As we all know, Lido is indeed the absolute leader in the field of staking protocols, but this is mainly due to its first-mover advantage. Today we will introduce other liquidity staking protocols that are quietly gaining momentum!

Liquidity Staking Derivatives (LSD) can be said to be one of the hottest topics in 2023. Through the Liquidity Staking Agreement, you can pledge your ETH to ensure network security. While giving staking rewards, you will also be given LSD. You can also LSD is used in DeFi.

As we all know, Lido is indeed the absolute leader in the field of staking protocols, but this is mainly due to its first-mover advantage. Today we will introduce other liquidity staking protocols that are quietly gaining momentum!

1.StaFi

StaFi Protocol is a decentralized protocol built using the Substrate architecture. You may not know much about the Substrate architecture. This is a blockchain architecture developed by Parity. The entire architecture integrates many development modules, including consensus modules, P2P modules, Staking modules, etc. , Avalanche uses the Substrate architecture.

The total amount of ETH staked on the StaFi network is currently 13,598.

StaFi takes the liquidity of pledged assets as the entry point and focuses on solving the circulation obstacles of assets locked on the chain.

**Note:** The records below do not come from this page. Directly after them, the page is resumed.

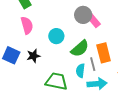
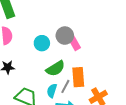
cyan circle: (56, 36) -> (42, 43), moved
gray line: (93, 64) -> (65, 86), turned 32

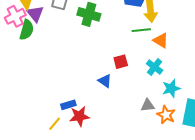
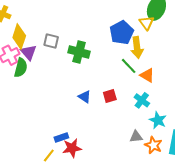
green line: (141, 30) -> (129, 66), turned 54
blue triangle: (105, 81) -> (85, 97), moved
cyan star: (171, 88) -> (158, 120), turned -30

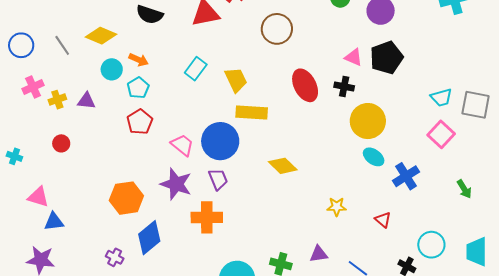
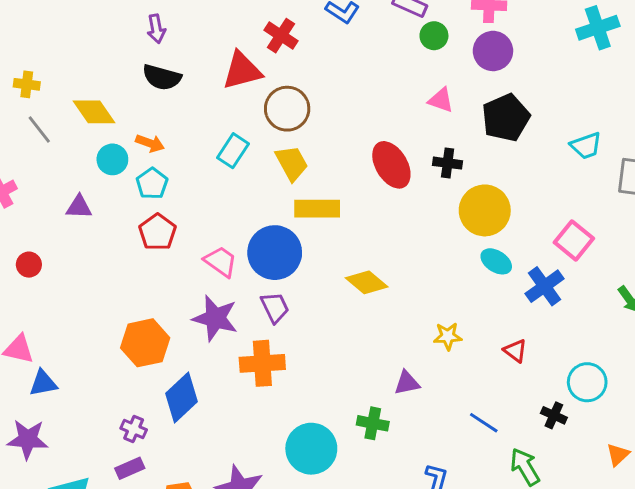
brown circle: (277, 29) -> (287, 109), moved
yellow diamond: (101, 36) -> (94, 112), turned 36
pink triangle: (353, 57) -> (441, 100), moved
cyan trapezoid: (441, 97) -> (586, 146), moved
yellow cross: (57, 100) -> (27, 84), moved, turned 30
pink square: (441, 134) -> (574, 240), moved
red circle: (61, 143) -> (29, 265), moved
purple triangle: (319, 254) -> (407, 383), moved

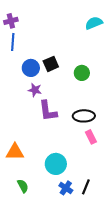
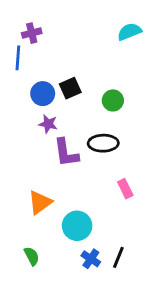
purple cross: (11, 21) -> (32, 33), moved
black ellipse: (84, 116) -> (103, 143), moved
orange triangle: (15, 152) -> (40, 202), moved, turned -36

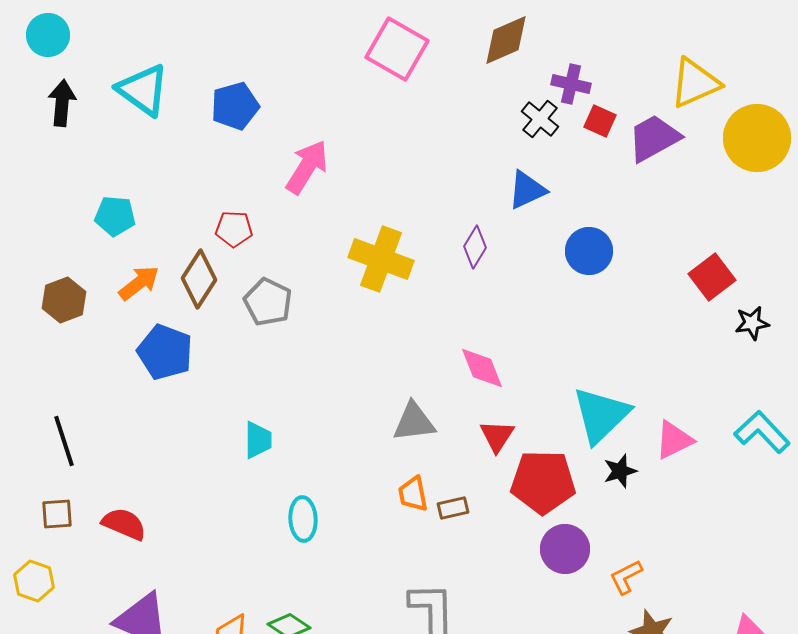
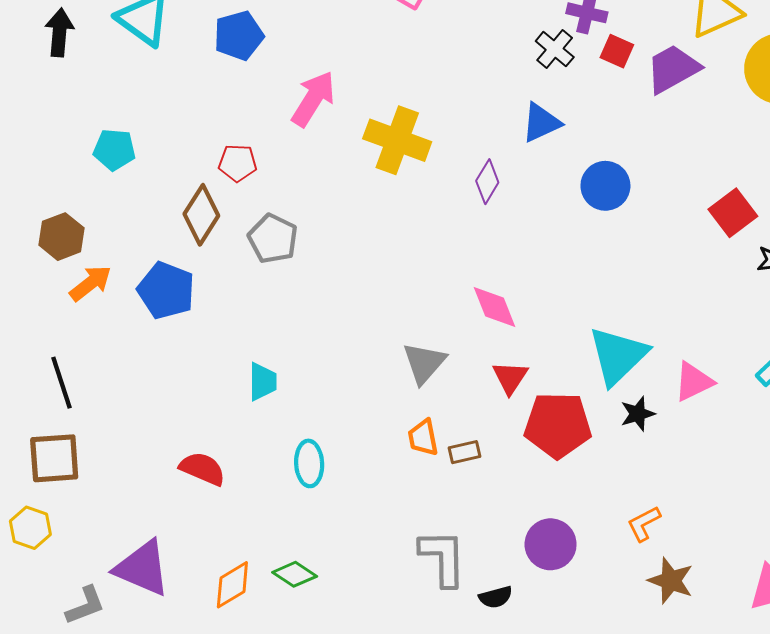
yellow cross: (381, 259) -> (397, 140), moved
orange arrow: (139, 283) -> (91, 283), moved
gray triangle: (414, 422) -> (424, 363), turned -42
brown square: (57, 514) -> (54, 458), size x1.6
red semicircle: (124, 524) -> (202, 469), moved
purple circle: (565, 549) -> (551, 544), moved

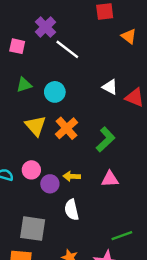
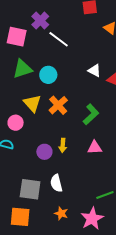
pink square: (17, 46) -> (17, 37), size x1.5
green triangle: (24, 85) -> (22, 69), size x1.5
pink circle: (31, 170) -> (16, 123), moved
yellow arrow: (72, 176) -> (63, 145), turned -88
white semicircle: (72, 210) -> (56, 183), moved

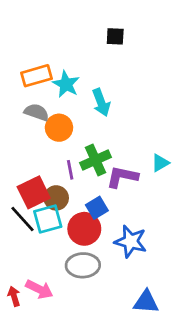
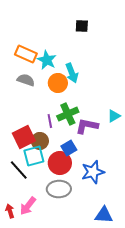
orange rectangle: (37, 76) -> (26, 54), turned 40
orange circle: (59, 128) -> (58, 83), moved
black line: (22, 219) -> (19, 170), moved
blue star: (131, 241) -> (93, 172), turned -30
pink arrow: (39, 289) -> (28, 206), turned 102

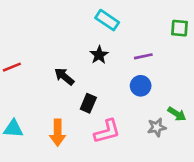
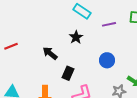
purple line: (143, 56) -> (109, 24), moved

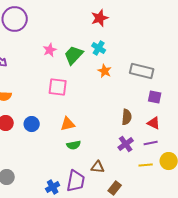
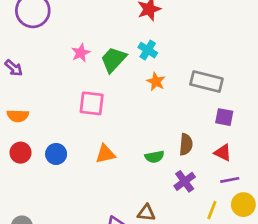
purple line: (151, 143) -> (230, 180), moved
green semicircle: (74, 145) -> (155, 157), moved
yellow line: (146, 165) -> (212, 210), turned -64

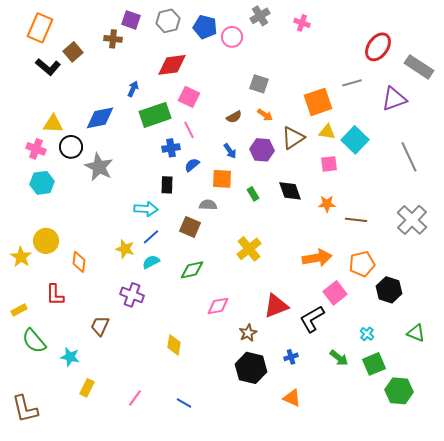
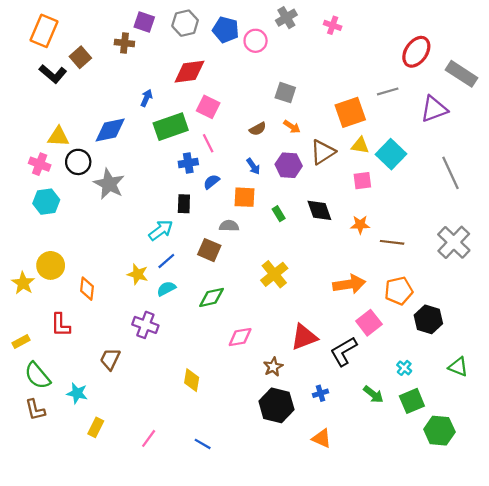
cyan arrow: (146, 209) -> (161, 230), turned -40
brown L-shape: (25, 409) -> (35, 410), moved, size x0.7

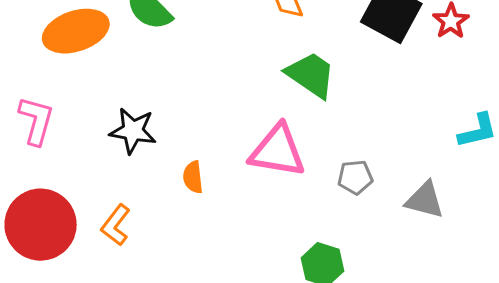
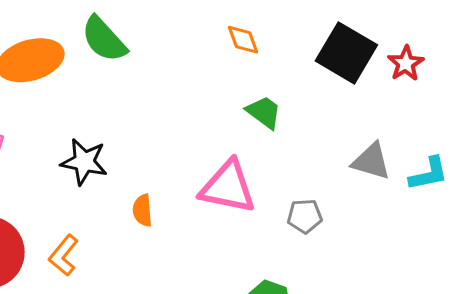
green trapezoid: (311, 75) -> (264, 112), size x0.7
gray triangle: (425, 200) -> (371, 161), moved

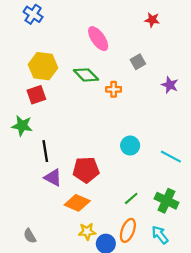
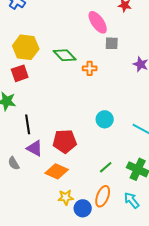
pink ellipse: (98, 39) -> (98, 22), moved
gray square: (138, 62) -> (112, 43), turned 32
gray semicircle: (30, 236) -> (14, 163), moved

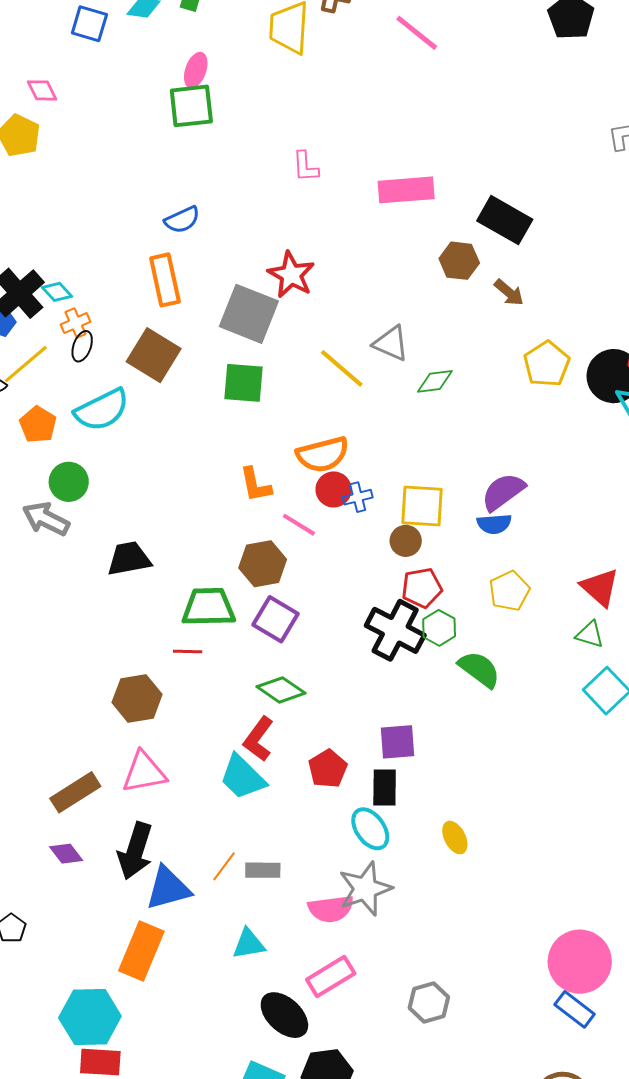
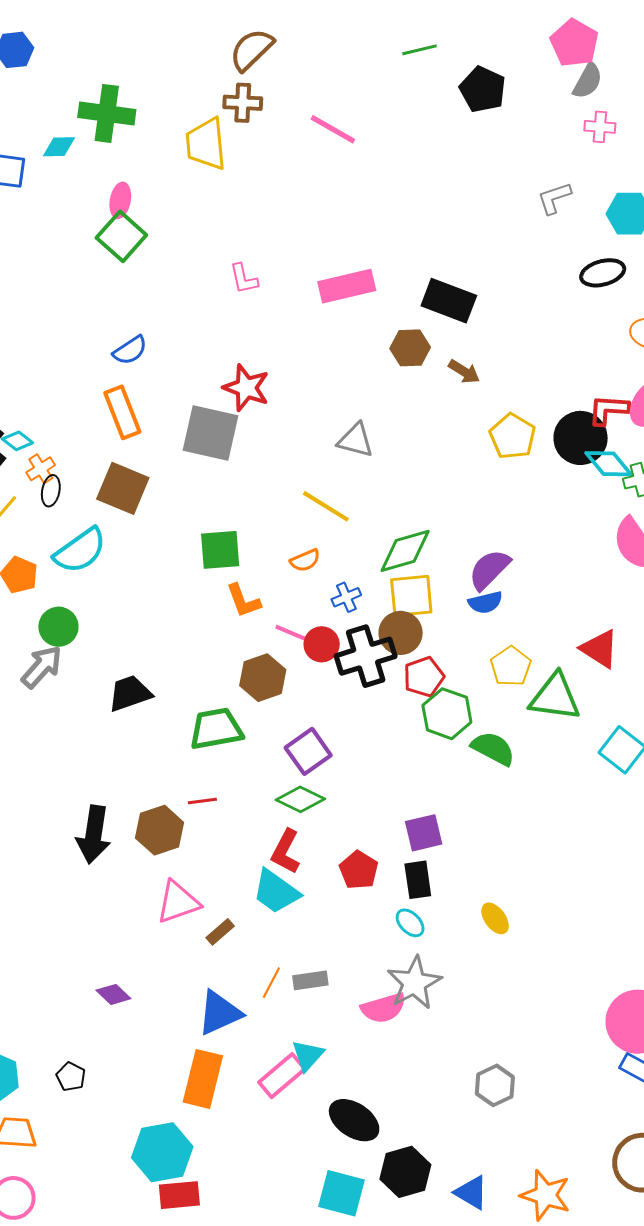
green square: (191, 106) -> (121, 236), turned -33
yellow line: (342, 368) -> (326, 506), moved
green diamond: (435, 381) -> (405, 551), moved, size x1.5
green square: (243, 383) -> (220, 550), moved
orange semicircle: (323, 454) -> (305, 560), size x0.6
red circle: (334, 489) -> (322, 644), moved
gray arrow: (46, 519) -> (42, 667), turned 114
brown circle: (406, 541) -> (401, 633), size x1.4
purple square: (275, 619) -> (308, 751), moved, turned 33
green hexagon: (439, 628) -> (447, 714), size x1.4
black cross: (395, 630) -> (366, 656), moved, turned -36
green triangle: (590, 634) -> (555, 697), moved, size x1.8
red line: (188, 651) -> (202, 801), moved
brown rectangle: (75, 792) -> (220, 932), moved, size x0.6
cyan ellipse: (370, 829) -> (410, 923), size x0.7
black arrow: (135, 851) -> (94, 835), moved
cyan triangle: (249, 944) -> (308, 1055), turned -30
pink rectangle: (331, 977) -> (282, 1076), moved

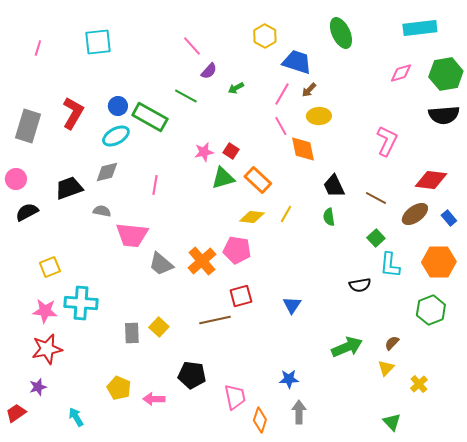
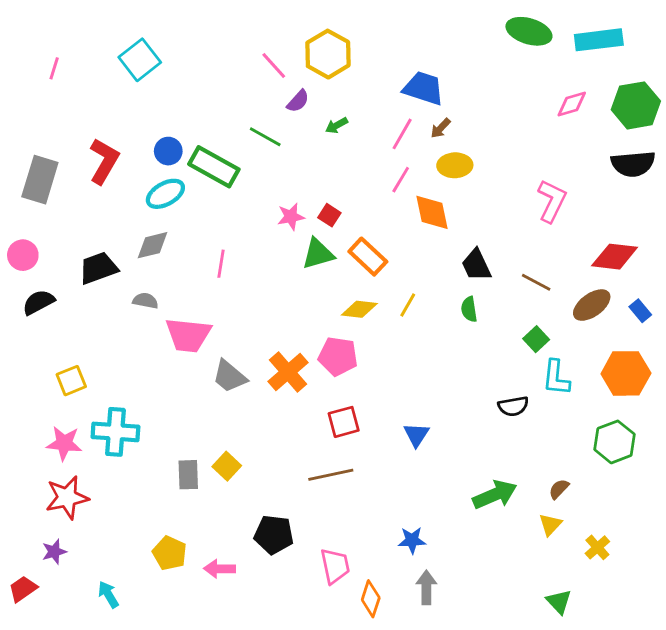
green ellipse: (341, 33) -> (529, 31), moved, turned -48
yellow hexagon: (265, 36) -> (328, 54), moved, size x1.4
cyan square: (98, 42) -> (140, 60), turned -32
pink line: (281, 126) -> (401, 180), turned 60
brown line: (215, 320) -> (331, 475), moved

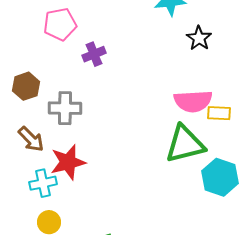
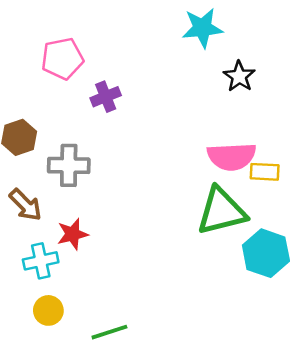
red star: (68, 162) -> (73, 234), size x0.7

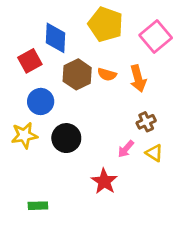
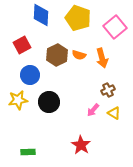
blue diamond: (55, 38) -> (41, 15), moved
red star: (104, 181) -> (81, 145), moved

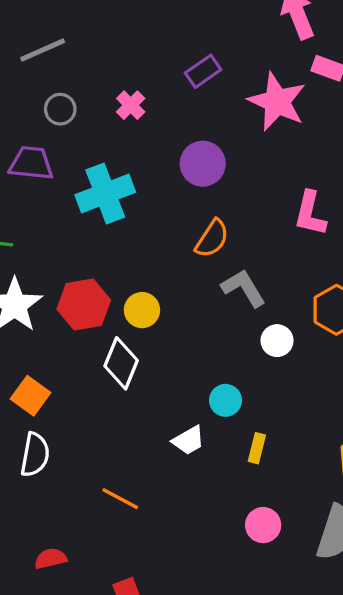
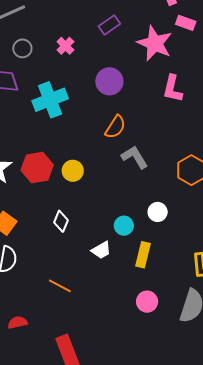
pink L-shape: (310, 214) -> (173, 89), moved
white circle: (277, 341) -> (158, 212), moved
white diamond: (121, 363) -> (61, 221), moved, size x0.7
yellow rectangle: (257, 448) -> (143, 255), size x1.4

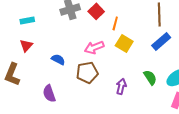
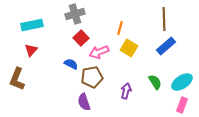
red square: (96, 11) -> (81, 38), moved
cyan rectangle: (27, 20) -> (32, 25), size x1.5
blue semicircle: (58, 59) -> (71, 64), moved
purple semicircle: (49, 93) -> (84, 102), moved

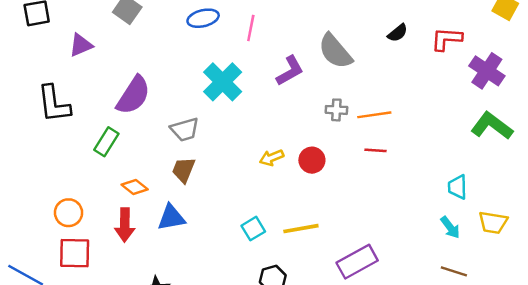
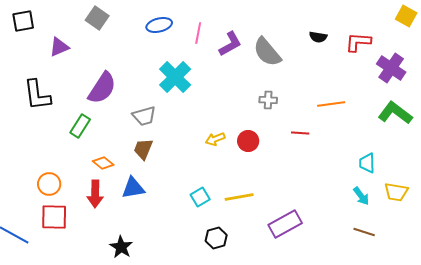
black semicircle: (398, 33) -> (318, 37), turned 48
purple L-shape: (290, 71) -> (230, 44), moved
orange line: (374, 115) -> (331, 104), moved

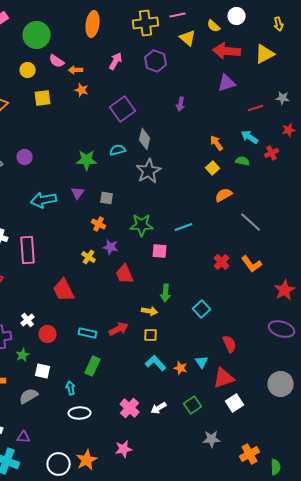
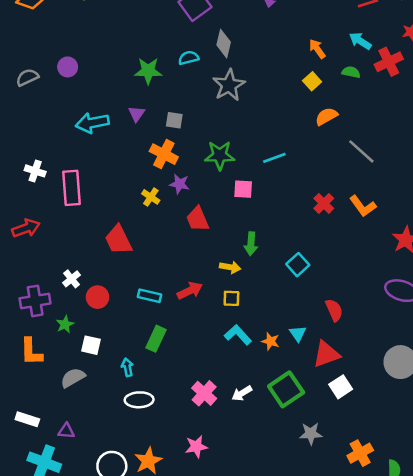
red cross: (272, 153) -> (389, 62), size x1.5
orange cross: (99, 224) -> (164, 154), size x1.5
green square: (193, 405) -> (286, 389), size x1.5

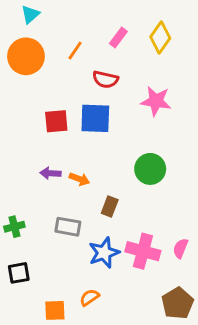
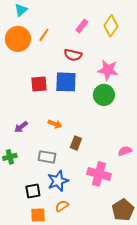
orange line: (75, 51) -> (44, 35), moved
green circle: (150, 169) -> (104, 95), moved
purple arrow: (51, 173) -> (21, 127), moved, turned -40
pink semicircle: (180, 248) -> (125, 151), moved, turned 48
blue star: (104, 253) -> (58, 181), moved
black square: (19, 273) -> (33, 191), moved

rToken is a redeemable token for pledged assets issued by the StaFi protocol. Its issuance method is different from Lido. The number of rTokens (Qr) will be determined based on the number of native tokens pledged by the user (Qs) and the rToken exchange rate (Cr). The specific rule is Qr=Qs/Cr.

Let’s take an example to illustrate: I pledged 10 ETH (Qs=10). If the exchange rate of sETH I will get after staking is 0.01, then the amount I will get is 10/0.01=1000 sETH.

Currently, the public chain networks that the platform supports staking include Ethereum, Polkadot, Cosmos, etc.

2.Stakewise

The total amount of ETH pledged in the Stakewise network is 81,088, and the number of stakers is 3,000.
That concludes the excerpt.